Vous évoquez l’esclavagisme comme un système capitaliste, pensez-vous que le système des plantations, défendu par Napoléon à travers la décision de rétablir l’esclavage, doit être vu comme la prémisse du capitalisme qui se développera au XIXe siècle ?
Oui, tout à fait. C’est clairement, selon moi, ce qui s’est passé à Saint-Domingue : la mise en place par les colons d’un système capitaliste qui, pour exister, utilise tous les moyens de la répression, de la violence et du racisme. Le capitalisme et l’esclavage sont indissociables. Je dirais même que le second, tel que l’a connu Haïti, est le socle du premier ; la traite des êtres humains est l’un des plus grands produits du capitalisme. C’est l’enfance même de ce système. Les colons qui sont arrivées sur l’île n’étaient intéressés que par une seule chose : la richesse, le profit. Ils ont vu là une terre à exploiter, et trouvé en Afrique des êtres humains à kidnapper afin de nourrir leur système. Le capitalisme est à l’origine de toutes les formes de violence qui se passent et qui se sont passées à Haïti.
Il y a un héros haïtien qui est particulièrement mis en avant, c’est Toussaint Louverture, figure de proue de la révolution. Est-ce qu’il y a là aussi selon vous un décalage entre la mémoire haïtienne et la mémoire française ?

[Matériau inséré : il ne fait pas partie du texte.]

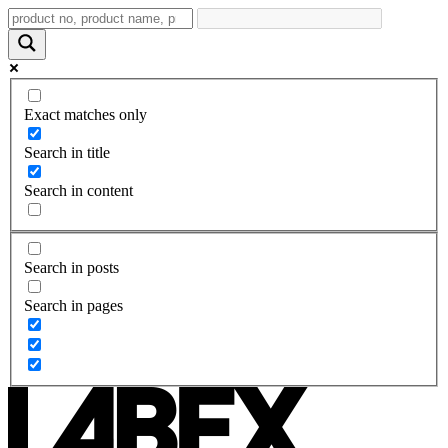
Exact matches only
Search in title
Search in content
Search in posts
Search in pages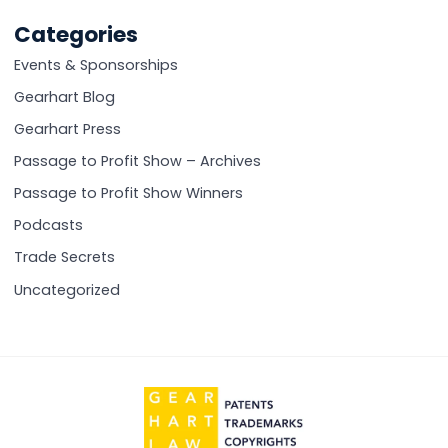
posts:
Categories
Events & Sponsorships
Gearhart Blog
Gearhart Press
Passage to Profit Show – Archives
Passage to Profit Show Winners
Podcasts
Trade Secrets
Uncategorized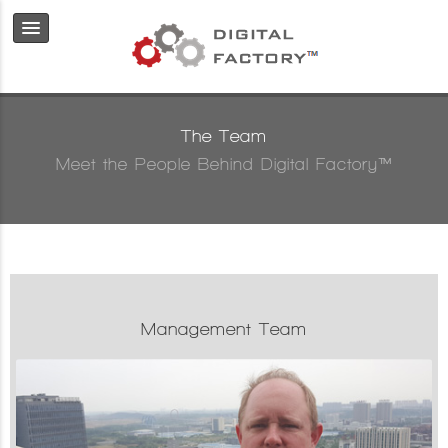
The Team
Meet the People Behind Digital Factory™
Management Team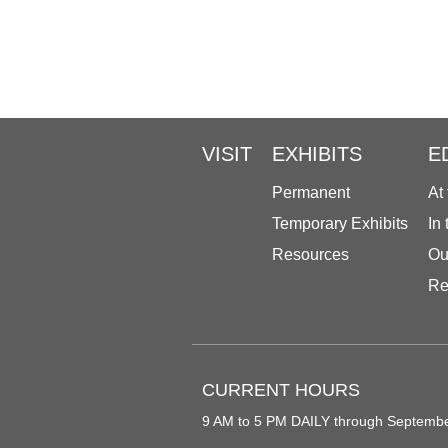
VISIT
EXHIBITS
E
Permanent
At
Temporary Exhibits
In
Resources
Ou
Re
CURRENT HOURS
9 AM to 5 PM DAILY through Septemb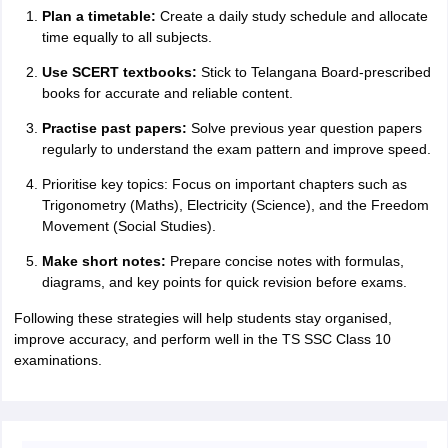
Plan a timetable:
Create a daily study schedule and allocate
time equally to all subjects.
Use SCERT textbooks:
Stick to Telangana Board-prescribed
books for accurate and reliable content.
Practise past papers:
Solve previous year question papers
regularly to understand the exam pattern and improve speed.
Prioritise key topics: Focus on important chapters such as
Trigonometry (Maths), Electricity (Science), and the Freedom
Movement (Social Studies).
Make short notes:
Prepare concise notes with formulas,
diagrams, and key points for quick revision before exams.
Following these strategies will help students stay organised,
improve accuracy, and perform well in the TS SSC Class 10
examinations.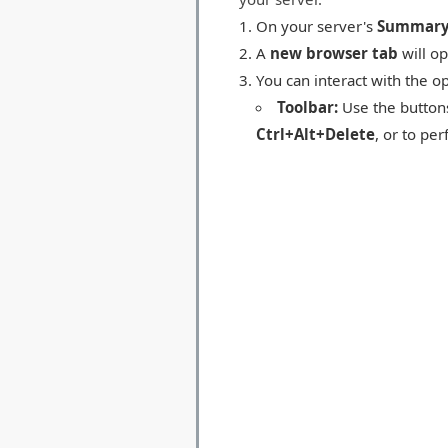
On your server's
Summar
A
new browser tab
will op
You can interact with the o
Toolbar:
Use the buttons
Ctrl+Alt+Delete
, or to pe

Toussaint Louverture a une place importante en Haïti, et en effet, comme vous le suggérez, on ne traite pas la mémoire de ce héros de la même façon qu’en France. Je prendrais pour exemple l’inauguration récente, à Paris où je me trouve actuellement, d’un jardin Toussaint Louverture. Je dois dire que j’ai beaucoup ri lorsque j’ai lu le panneau, où a été inscrit « Toussaint Louverture, général français », alors que Toussaint est une personnalité essentielle de cette période de lutte contre l’esclavage – donc contre la France ! Mais il n’est pas considéré de cette façon en France, ni d’ailleurs les autres héros de Haïti. Je voudrais dire ici que je trouve tout de même étrange qu’on n’évoque que Toussaint en France, alors que la révolution haïtienne a été portée par beaucoup d’autres personnalités. Je pense à Jean-Jacques Dessalines, cet ancien esclave, lieutenant de Toussaint Louverture, qui proclame l’indépendance d’Haïti le 1er janvier 1804. Il est certain que Dessalines portait une vision beaucoup plus radicale, qui l’a mené à conduire la révolte jusqu’à l’indépendance d’Haïti. Ce qui n’est évidemment pas un bon souvenir pour la France… Alors que Toussaint, lui, a été capturé et déporté sur le sol français, où il est mort un an avant la proclamation de l’indépendance. Aujourd’hui, on tente de réhabiliter Toussaint, mais dans une perspective française. Et c’est cela qui pose problème : l’incapacité à replacer l’Histoire à l’endroit où elle se passe vraiment.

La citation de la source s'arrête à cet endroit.